A pressing question when designing intelligent autonomous systems is how to integrate the various subsystems concerned with complementary tasks. Robotic vision must provide task relevant information about the environment and the objects in it to various planning related modules. In most implementations of the traditional Perception–Cognition–Action paradigm these tasks are treated as quasi-independent modules that function as black boxes for each other. Often these subsystems are running in completely different frameworks, with a thin communication interface or middle-ware between them. While each subproblem poses specific requirements that can make fusing them more challenging, perception can benefit tremendously from a tight collaboration with cognition. In the following, a common framework for cognitive perception, based on the principle of unstructured information management (UIM) will be presented, called RoboSherlock. UIM has proven itself to be a powerful paradigm for scaling intelligent information and question answering systems towards real-world complexity.
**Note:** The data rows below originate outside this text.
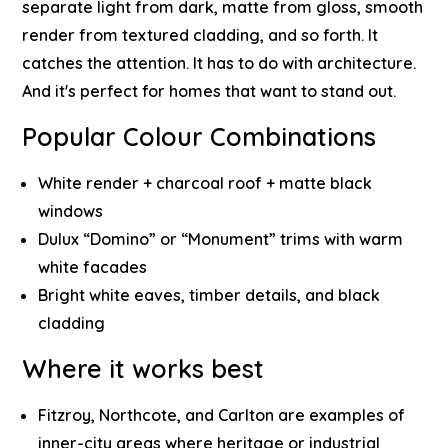
separate light from dark, matte from gloss, smooth
render from textured cladding, and so forth. It
catches the attention. It has to do with architecture.
And it's perfect for homes that want to stand out.
Popular Colour Combinations
White render + charcoal roof + matte black
windows
Dulux “Domino” or “Monument” trims with warm
white facades
Bright white eaves, timber details, and black
cladding
Where it works best
Fitzroy, Northcote, and Carlton are examples of
inner-city areas where heritage or industrial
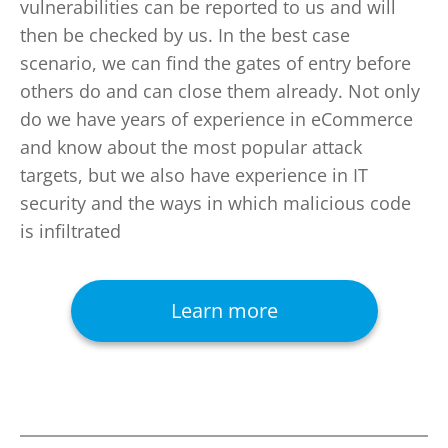
vulnerabilities can be reported to us and will
then be checked by us. In the best case
scenario, we can find the gates of entry before
others do and can close them already. Not only
do we have years of experience in eCommerce
and know about the most popular attack
targets, but we also have experience in IT
security and the ways in which malicious code
is infiltrated
Learn more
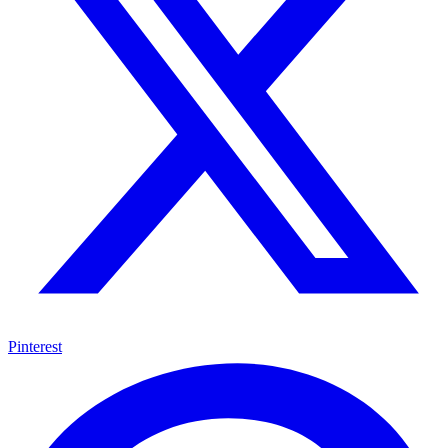
Pinterest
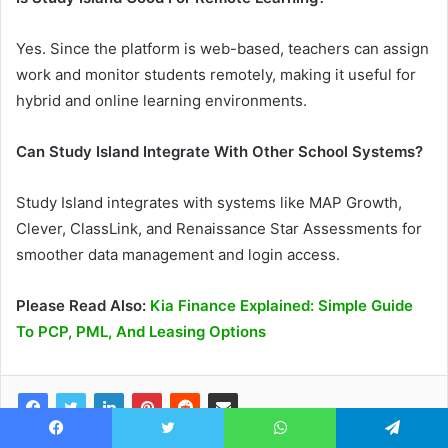
Yes. Since the platform is web-based, teachers can assign
work and monitor students remotely, making it useful for
hybrid and online learning environments.
Can Study Island Integrate With Other School Systems?
Study Island integrates with systems like MAP Growth,
Clever, ClassLink, and Renaissance Star Assessments for
smoother data management and login access.
Please Read Also:
Kia Finance Explained: Simple Guide
To PCP, PML, And Leasing Options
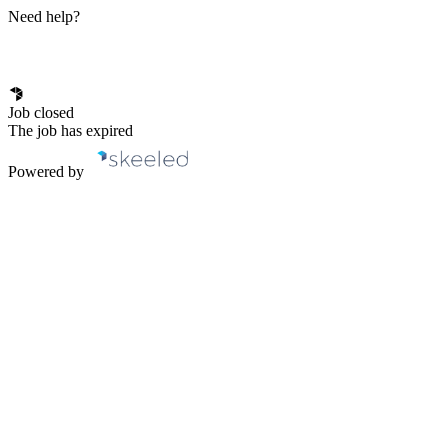
Need help?
Job closed
The job has expired
Powered by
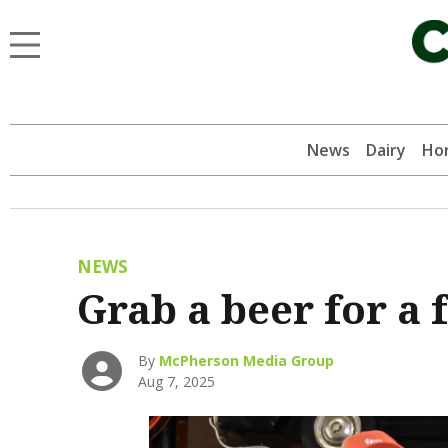
News
Dairy
Hor
NEWS
Grab a beer for a
By
McPherson Media Group
Aug 7, 2025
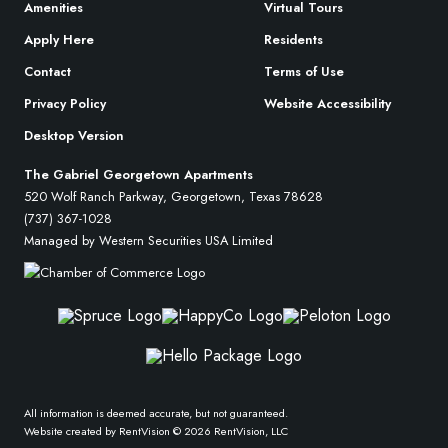
Amenities
Virtual Tours
Apply Here
Residents
Contact
Terms of Use
Privacy Policy
Website Accessibility
Desktop Version
The Gabriel Georgetown Apartments
520 Wolf Ranch Parkway, Georgetown, Texas 78628
(737) 367-1028
Managed by Western Securities USA Limited
All information is deemed accurate, but not guaranteed.
Website created by RentVision
© 2026 RentVision, LLC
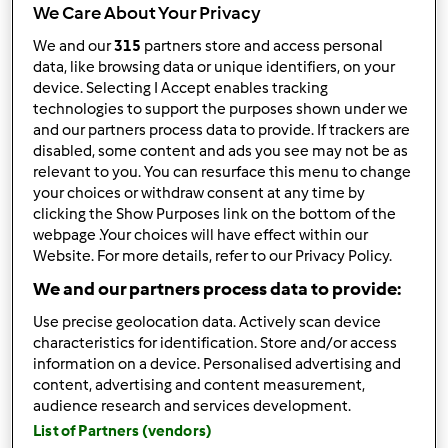
We Care About Your Privacy
We and our
315
partners store and access personal
data, like browsing data or unique identifiers, on your
device. Selecting I Accept enables tracking
Follow
Block
technologies to support the purposes shown under we
and our partners process data to provide. If trackers are
disabled, some content and ads you see may not be as
ANNA2609
relevant to you. You can resurface this menu to change
1
your choices or withdraw consent at any time by
Punti utente attuali: 5
clicking the Show Purposes link on the bottom of the
webpage .Your choices will have effect within our
Quale modello di Bimby ® possiedi ?
Website. For more details, refer to our Privacy Policy.
We and our partners process data to provide:
tm6
Use precise geolocation data. Actively scan device
Miglior ricetta
characteristics for identification. Store and/or access
information on a device. Personalised advertising and
Risotto alla pizzaiola
content, advertising and content measurement,
audience research and services development.
La ricetta più commentata
List of Partners (vendors)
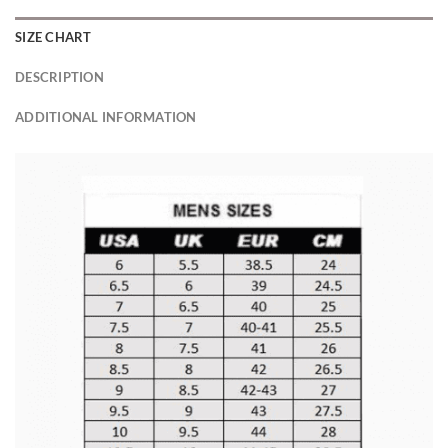
SIZE CHART
DESCRIPTION
ADDITIONAL INFORMATION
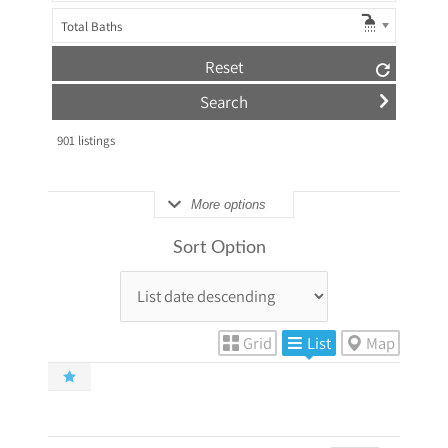
Total Baths
Reset
901
listings
More options
Sort Option
Grid
List
Map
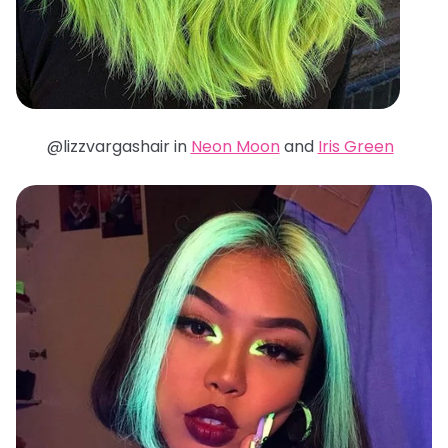
@lizzvargashair in
Neon Moon
and
Iris Green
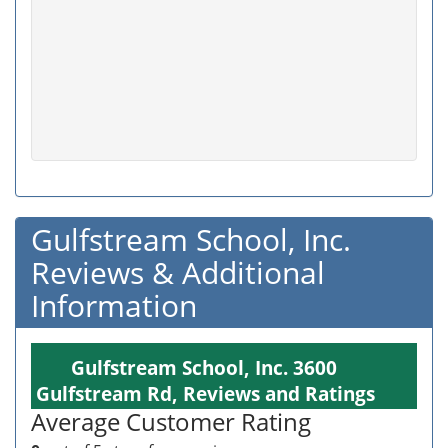
Gulfstream School, Inc.
Reviews & Additional
Information
Gulfstream School, Inc. 3600
Gulfstream Rd, Reviews and Ratings
Average Customer Rating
Complexity in UIM is handled by identifying (or hypothesizing) pieces of structured information by applying ensembles of experts for annotating information pieces, and by testing and integrating these isolated annotations into a comprehensive interpretation. RoboSherlock is an open source software framework for unstructured information processing in robot perception that demonstrates the potential of the paradigm for real-world scene perception.

Keywords

Point Cloud Perception System Belief State Perception Task Entity Resolution 
These keywords were added by machine and not by the authors. This process is experimental and the keywords may be updated as the learning algorithm improves.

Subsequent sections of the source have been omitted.